- **Assigned task**
Excluding pictures, what does the listing below contain from the line with "You are a GUI" up to and including the line with "Information (530, 288)", word for word?

-=-=-

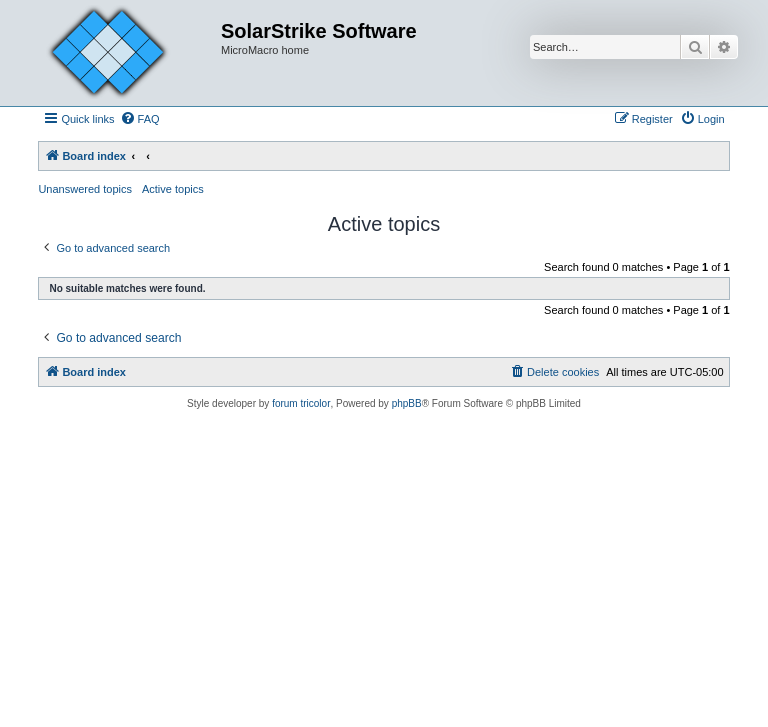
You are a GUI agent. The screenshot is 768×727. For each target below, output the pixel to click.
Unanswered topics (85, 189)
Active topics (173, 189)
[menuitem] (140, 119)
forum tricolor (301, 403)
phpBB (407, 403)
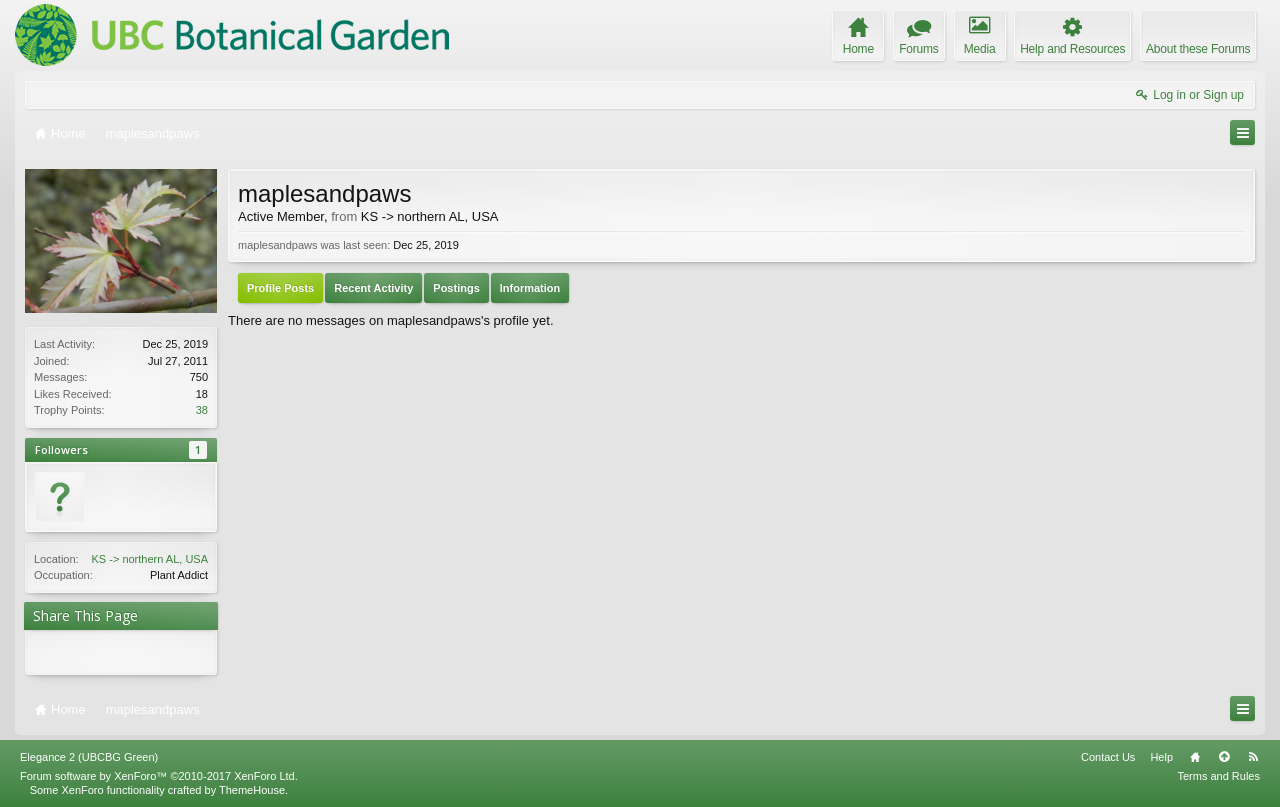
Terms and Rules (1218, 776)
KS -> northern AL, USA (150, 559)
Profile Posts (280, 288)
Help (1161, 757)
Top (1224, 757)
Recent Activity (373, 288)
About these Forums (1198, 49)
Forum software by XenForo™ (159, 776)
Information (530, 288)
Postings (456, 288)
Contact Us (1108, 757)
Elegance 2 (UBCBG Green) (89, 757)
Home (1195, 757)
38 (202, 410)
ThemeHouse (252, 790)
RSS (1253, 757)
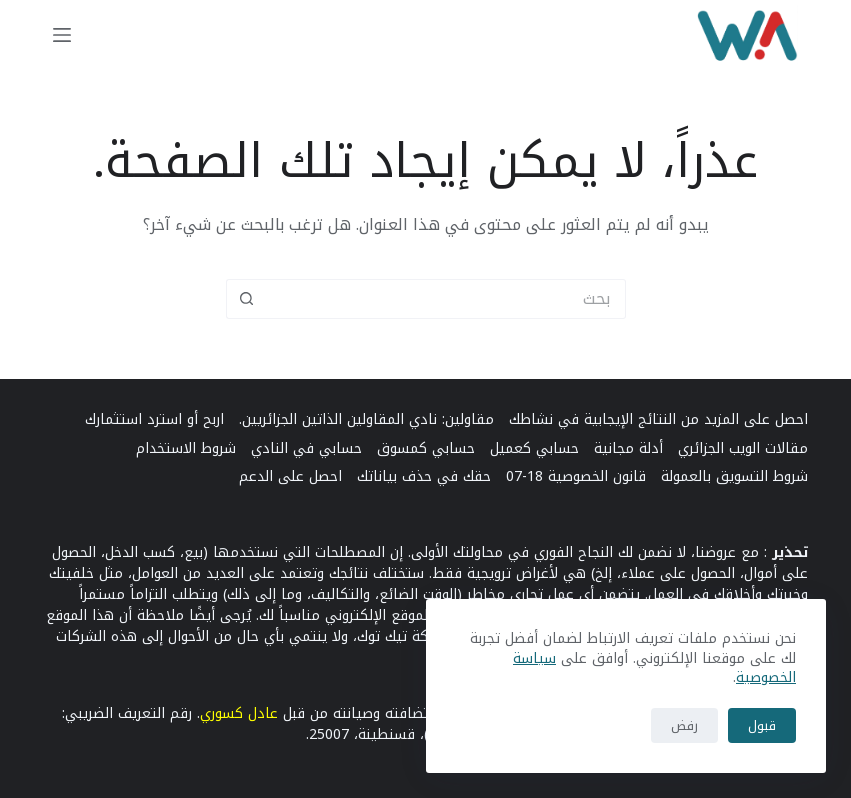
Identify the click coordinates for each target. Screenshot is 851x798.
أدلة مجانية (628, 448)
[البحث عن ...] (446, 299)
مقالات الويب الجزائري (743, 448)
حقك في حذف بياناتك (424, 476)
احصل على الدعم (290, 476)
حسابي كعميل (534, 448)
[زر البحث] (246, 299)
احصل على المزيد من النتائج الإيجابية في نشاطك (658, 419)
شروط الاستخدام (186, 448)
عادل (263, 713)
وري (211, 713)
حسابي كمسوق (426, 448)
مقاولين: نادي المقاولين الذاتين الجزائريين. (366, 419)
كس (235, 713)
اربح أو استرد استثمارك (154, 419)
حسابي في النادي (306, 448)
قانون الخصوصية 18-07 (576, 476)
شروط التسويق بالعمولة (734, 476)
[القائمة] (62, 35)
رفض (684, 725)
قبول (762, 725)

-=-=-

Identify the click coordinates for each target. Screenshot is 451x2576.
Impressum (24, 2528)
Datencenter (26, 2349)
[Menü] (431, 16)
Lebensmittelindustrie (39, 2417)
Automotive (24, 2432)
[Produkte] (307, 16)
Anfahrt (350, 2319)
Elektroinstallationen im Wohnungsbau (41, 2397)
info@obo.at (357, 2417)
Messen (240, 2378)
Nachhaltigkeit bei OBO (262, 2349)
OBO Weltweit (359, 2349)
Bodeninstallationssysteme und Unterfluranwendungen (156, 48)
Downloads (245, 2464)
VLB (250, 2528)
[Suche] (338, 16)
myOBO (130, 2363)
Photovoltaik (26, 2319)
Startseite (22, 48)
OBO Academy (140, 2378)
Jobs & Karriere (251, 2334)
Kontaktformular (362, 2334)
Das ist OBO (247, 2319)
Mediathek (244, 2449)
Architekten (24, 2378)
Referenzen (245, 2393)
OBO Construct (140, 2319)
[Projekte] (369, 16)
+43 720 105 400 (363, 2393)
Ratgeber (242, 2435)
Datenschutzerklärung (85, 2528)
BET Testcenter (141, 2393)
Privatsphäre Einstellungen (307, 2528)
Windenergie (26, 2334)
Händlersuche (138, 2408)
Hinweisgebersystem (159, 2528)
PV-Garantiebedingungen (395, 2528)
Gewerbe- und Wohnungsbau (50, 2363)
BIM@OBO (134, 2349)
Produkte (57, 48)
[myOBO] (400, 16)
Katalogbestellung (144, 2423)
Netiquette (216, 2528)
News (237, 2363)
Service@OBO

-=-=-

- **Result for this task**
You are a GUI agent. The screenshot is 768×727. For each target below, output the pixel to click.
Unanswered topics (85, 189)
Active topics (173, 189)
[menuitem] (140, 119)
forum tricolor (301, 403)
phpBB (407, 403)
Terms and Rules (1218, 776)
KS -> northern AL, USA (150, 559)
Profile Posts (280, 288)
Help (1161, 757)
Top (1224, 757)
Recent Activity (373, 288)
About these Forums (1198, 49)
Forum software by XenForo™ (159, 776)
Information (530, 288)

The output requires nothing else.